|Prime Ministerial Approval|
Margaret Thatcher once told Smash Hits Magazine that her favourite record was Lita Roza's hit "How Much is that Doggie in the Window". The interviewer Tom Hibbert observed that Thatcher was "obsessed with free-market economics even as a child."
Lita Roza reportedly disliked her number one hit and has never sung it in public since the day she recorded it. Even refusing to sing it at shows while it was Number One.
Lita Roza was the first Liverpool artist to reach the top of the charts, taking the number one slot in 1953 with "How Much is that Doggie in the Window".
Lita Roza was brought up in Liverpool and worked from an early age in local factories and shops. She took to the stage at the age of 12 in a pantomime and by the time she was fifteen was working with fellow Merseysider comedian Ted Ray.
She sang with the Ted Heath band and recorded many hit records throughout the 1950's.
As she turned 80 this month Lita Roza spoke to BBC Liverpool about her career.
You sang once at a concert with Michael Holliday and he forgot the words.

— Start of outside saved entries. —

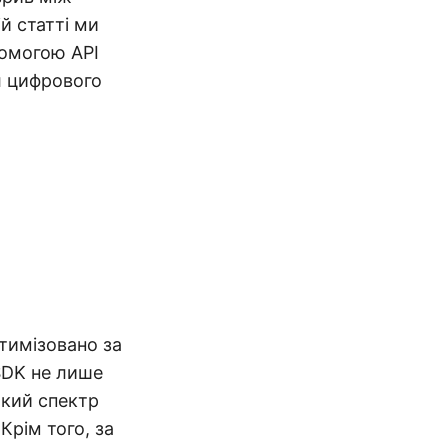
й статті ми
помогою API
л цифрового
тимізовано за
SDK не лише
окий спектр
рім того, за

“It was something to do with radio, I thought it was a poll winners concert.
“Michael and I were given this song ‘Let’s Do It’. I knew Michael was going to forget the words, he was always writing things down on the back of his hand.
“We started off ok and then he started humming and doing a bit of a Bing Crosby, I just fell about, it was just so funny. I managed just about to get through it but we did have a laugh about it. It was funny.”
You worked at Decca with Dick Rowe who famously turned down the Beatles
Well yes, he was the A&R man..They had to renew my contract, they wanted to renew it. I said I didn’t want to. One of the directors he tried a bit of bribery, so I said “If you give me a hoover and a television!” I’ll re-sign. So that’s what I did and I stayed with them until 1957.
Did you used to enjoy coming back to Liverpool to perform?
|Lita Roza with BBC's Mick Ord|
“Oh yes, Absolutely loved it.
“If I was within a 50 mile distance of my mum I would always come back home and saty with my mother. Well, she always had something nice for me to eat.”
Did people pester you in the street?
“No, not really. I think they just sort of took it for granted. I was just doing something different
“I think I did everything my father would have liked to have done. He was a self taught musician and he really would have liked to have gone on the stage.
I went to this audition for the juveniles in pantomime when I was just twelve and when I got home my mother said “Where have you been?”
“And I said “I’ve been to an audition and I’m going on the stage.”
And my mother said “What stage? The landing stage?”
“So when my father came in she said “Your daughter’s going on the stage,” and his eyes lit up.
Mother was slightly embarrassed by it all. She wasn’t the kind of mother who walked around saying “That’s my daughter!”
“My mother said “I can’t go shopping these days everyone stops me and wants to know about you!”
“We were all very close, neighbours were different in those days. Everyone knew each other and of course having worked on Lodge Lane, a shopping street, when I worked in Home and Colonial, everyone knew me there.
“And of course everyone knew that I’d become famous and I suppose they knew me when I worked in the shop when I used to give them extra rations.
You almost married a Spanish property owner
“He was in the ambassadorial staff. I was always about to marry someone!
“I was at Ronnie Carrol’s wedding and as I was going in someone from the Daily Mail stopped me and said “Is this your new romance”. And I was with this little fella who was as gay and as camp as a row of tents, they must have thought I was really hard up, no one could have mistaken him.
The Daily Mail said “Is this your new romance Miss Roza”, I should have said yes.